Currently, radiotherapy machines for cancer patients are not functional at many of the country’s major referral hospitals, Parirenyatwa and Mpilo. Posting on his official Facebook page, the President said, “Today, I met a doctors’ delegation to hear about the challenges they face. Following the meeting, we have released funds to repair key equipment in referral hospitals, while our friends in the UAE are helping us re-equip as we draw up long-term plans to improve service delivery.”

However, many stakeholders and members of the public were not amused and accused the government of being reactionary all the time.

Fungisayi Dube of the Citizens Health Watch said while they welcomed the commitment, they were concerned with previous pledges that were never fulfilled.

“We hope it is not all talk with no results. Did the President have to wait for the doctors to go and meet him directly? Is he not aware of the challenges in the health system,?” she quized.

A Zimbabwean medical doctor based in the United Kingdom, Brighton Chireka, said he hoped this would help put the agenda of the country’s health system on top of government’s priority list.

“This is a matter of life and death, so it is better late than never. Well done to the doctors that have gone to meet with the President,” he said.

However, some were unsympathetic and challenged government officials in particular to instead channel the money they spent visiting hospitals abroad for their treatment towards the revamping of local facilities.

“That money that you and all those wealthy ministers use abroad in hospitals is enough to revive the hospitals. The money you spent on a single trip to Bulawayo recently using that private jet from Dubai was going to change Mpilo in an immaculate way. Please, re-adjust your priorities my President,” said another, in response to the President’s post.

Some urged the government to emulate how South Africa has made sure all medication is free in government hospitals and food is given to a patient according to health specifications.
Recently, it was reported that patients at Neshuro Hospital in Mwenezi, Masvingo were eating sadza with sugar.

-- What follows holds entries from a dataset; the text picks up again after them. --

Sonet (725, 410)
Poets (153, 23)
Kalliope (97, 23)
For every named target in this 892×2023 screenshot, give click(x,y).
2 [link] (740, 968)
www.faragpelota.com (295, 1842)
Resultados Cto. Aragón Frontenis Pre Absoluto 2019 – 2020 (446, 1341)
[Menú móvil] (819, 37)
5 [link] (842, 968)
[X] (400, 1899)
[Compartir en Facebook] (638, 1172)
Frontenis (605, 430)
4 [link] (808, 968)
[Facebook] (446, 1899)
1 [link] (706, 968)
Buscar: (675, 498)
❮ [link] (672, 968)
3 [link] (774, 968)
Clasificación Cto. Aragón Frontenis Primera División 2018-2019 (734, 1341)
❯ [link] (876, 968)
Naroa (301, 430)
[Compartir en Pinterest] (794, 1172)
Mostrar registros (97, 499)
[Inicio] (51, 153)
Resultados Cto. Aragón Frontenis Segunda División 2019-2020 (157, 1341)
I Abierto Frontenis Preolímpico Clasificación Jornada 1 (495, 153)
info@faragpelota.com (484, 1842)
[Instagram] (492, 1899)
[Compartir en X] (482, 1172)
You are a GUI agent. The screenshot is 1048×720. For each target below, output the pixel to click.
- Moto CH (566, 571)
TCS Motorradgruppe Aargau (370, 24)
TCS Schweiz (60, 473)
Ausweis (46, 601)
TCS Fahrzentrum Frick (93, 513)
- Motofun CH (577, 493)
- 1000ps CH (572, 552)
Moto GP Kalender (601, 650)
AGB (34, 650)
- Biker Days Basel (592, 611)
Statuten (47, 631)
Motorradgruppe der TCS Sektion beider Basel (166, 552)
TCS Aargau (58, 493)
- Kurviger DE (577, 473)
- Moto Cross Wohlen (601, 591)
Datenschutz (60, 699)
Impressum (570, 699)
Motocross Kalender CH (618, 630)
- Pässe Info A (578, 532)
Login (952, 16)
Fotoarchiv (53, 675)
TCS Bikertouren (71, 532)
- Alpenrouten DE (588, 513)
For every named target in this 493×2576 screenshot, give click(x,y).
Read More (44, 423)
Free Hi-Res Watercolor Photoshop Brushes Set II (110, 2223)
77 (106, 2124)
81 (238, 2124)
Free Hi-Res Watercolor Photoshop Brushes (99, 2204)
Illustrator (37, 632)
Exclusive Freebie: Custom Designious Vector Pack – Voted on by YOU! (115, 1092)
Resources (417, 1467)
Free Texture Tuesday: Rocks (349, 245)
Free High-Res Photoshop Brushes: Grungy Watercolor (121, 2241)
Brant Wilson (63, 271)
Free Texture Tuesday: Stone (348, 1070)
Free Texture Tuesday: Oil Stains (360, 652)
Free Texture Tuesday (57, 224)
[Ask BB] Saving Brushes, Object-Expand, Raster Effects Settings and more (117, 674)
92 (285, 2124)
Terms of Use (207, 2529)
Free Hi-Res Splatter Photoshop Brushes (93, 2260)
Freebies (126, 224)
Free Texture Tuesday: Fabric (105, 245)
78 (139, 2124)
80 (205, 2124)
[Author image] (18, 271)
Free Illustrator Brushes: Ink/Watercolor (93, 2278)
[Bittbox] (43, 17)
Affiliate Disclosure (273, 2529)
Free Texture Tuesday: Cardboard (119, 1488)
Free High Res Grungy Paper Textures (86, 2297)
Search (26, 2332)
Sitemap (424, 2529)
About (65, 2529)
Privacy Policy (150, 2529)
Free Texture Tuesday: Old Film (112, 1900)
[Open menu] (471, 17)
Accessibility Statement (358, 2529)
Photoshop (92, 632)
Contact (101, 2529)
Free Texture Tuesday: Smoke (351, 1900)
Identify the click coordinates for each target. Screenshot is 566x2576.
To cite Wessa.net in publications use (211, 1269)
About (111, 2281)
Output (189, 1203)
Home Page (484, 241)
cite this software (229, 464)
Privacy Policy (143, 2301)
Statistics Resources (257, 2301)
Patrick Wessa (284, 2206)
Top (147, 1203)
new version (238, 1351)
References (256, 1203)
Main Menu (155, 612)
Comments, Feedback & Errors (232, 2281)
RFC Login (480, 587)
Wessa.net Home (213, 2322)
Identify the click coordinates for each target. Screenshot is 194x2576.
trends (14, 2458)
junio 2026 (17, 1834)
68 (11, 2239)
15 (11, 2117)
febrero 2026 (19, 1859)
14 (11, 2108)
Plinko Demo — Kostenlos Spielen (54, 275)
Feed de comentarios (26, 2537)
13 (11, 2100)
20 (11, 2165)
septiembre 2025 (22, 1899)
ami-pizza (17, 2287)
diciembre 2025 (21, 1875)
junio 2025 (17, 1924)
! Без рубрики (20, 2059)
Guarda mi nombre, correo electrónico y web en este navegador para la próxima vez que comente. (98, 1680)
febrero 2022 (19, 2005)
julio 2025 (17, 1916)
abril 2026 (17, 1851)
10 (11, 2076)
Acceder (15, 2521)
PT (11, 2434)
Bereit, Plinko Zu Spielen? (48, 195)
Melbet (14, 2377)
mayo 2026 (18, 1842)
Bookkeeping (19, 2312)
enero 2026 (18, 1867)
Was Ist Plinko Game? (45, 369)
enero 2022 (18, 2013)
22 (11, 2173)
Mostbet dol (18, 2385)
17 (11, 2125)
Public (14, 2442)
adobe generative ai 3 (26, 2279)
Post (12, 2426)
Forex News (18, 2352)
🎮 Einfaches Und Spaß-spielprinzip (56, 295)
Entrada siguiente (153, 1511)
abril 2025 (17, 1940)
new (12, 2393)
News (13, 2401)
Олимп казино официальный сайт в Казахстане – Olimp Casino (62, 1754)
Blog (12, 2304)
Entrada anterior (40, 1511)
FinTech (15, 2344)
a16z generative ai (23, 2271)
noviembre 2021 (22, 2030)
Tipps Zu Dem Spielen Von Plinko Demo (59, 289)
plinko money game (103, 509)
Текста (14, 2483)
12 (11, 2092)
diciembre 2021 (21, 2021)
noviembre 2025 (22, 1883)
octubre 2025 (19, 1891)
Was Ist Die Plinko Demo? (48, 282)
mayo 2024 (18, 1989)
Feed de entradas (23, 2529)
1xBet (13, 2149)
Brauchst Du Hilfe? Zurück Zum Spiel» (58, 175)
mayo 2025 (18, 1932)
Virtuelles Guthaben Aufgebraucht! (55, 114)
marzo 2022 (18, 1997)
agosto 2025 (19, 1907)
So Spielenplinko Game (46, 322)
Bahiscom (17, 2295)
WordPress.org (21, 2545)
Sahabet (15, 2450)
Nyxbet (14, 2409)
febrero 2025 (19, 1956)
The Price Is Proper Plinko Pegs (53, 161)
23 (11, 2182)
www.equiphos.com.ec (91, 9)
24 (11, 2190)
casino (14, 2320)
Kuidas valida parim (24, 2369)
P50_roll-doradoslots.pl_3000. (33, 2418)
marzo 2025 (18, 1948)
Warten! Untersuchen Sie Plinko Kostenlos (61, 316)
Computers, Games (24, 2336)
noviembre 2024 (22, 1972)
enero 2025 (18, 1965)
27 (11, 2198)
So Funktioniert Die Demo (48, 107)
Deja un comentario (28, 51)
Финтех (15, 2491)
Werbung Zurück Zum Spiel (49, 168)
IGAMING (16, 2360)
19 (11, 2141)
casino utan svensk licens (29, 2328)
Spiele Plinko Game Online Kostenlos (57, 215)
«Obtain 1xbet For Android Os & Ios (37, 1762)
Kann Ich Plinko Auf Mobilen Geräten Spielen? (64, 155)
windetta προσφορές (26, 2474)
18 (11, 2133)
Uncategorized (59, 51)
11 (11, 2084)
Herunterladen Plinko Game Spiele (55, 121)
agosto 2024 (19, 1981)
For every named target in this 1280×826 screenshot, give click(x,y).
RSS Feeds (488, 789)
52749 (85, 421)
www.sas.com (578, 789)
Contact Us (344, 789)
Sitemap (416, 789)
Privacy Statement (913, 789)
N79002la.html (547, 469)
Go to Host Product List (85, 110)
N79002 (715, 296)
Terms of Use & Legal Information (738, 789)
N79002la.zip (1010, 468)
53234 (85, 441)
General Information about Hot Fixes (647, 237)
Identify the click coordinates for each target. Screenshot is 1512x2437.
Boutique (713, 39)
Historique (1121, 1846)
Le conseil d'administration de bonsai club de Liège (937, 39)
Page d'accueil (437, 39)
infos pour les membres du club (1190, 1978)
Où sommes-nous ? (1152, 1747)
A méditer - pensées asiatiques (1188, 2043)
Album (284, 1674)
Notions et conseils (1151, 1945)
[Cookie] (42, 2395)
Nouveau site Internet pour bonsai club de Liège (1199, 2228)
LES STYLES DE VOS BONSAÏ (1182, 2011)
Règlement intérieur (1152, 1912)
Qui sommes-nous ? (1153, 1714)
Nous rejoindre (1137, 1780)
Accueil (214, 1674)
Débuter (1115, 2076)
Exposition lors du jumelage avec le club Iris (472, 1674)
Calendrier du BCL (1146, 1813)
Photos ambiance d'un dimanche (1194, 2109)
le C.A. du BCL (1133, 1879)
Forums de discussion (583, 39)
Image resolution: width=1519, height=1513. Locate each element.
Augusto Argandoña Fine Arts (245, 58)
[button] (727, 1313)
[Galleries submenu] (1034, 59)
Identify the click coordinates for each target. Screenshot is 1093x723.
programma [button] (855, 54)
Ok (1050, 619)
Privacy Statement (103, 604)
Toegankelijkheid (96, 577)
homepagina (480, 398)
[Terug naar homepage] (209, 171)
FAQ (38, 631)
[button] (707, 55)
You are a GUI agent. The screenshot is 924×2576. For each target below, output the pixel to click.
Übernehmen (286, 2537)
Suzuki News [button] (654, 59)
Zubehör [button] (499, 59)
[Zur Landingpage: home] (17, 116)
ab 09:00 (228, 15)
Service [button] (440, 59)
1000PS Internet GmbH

“When you see doctors going to see the President directly, it then shows that something is not right, either the Health Services Board does not have any decision-making authority or it has no resources needed to improve the conditions of service for the health workers.

The Health minister recently said they would soon roll out a hospital rehabilitation programme made possible by partnerships.

“We want to make sure that the healthcare facilities are of very high level, providing first-class service. We want to make sure that our customers access affordable services,” he said.

Health financing

Funding for health, however, has consistently failed to reach the 15% of the national cake as agreed on at the Abuja Declaration.

In April 2001, African Union countries met and pledged to set a target of allocating at least 15% of their annual budgets to improve the health sector and urged donor countries to scale-up support.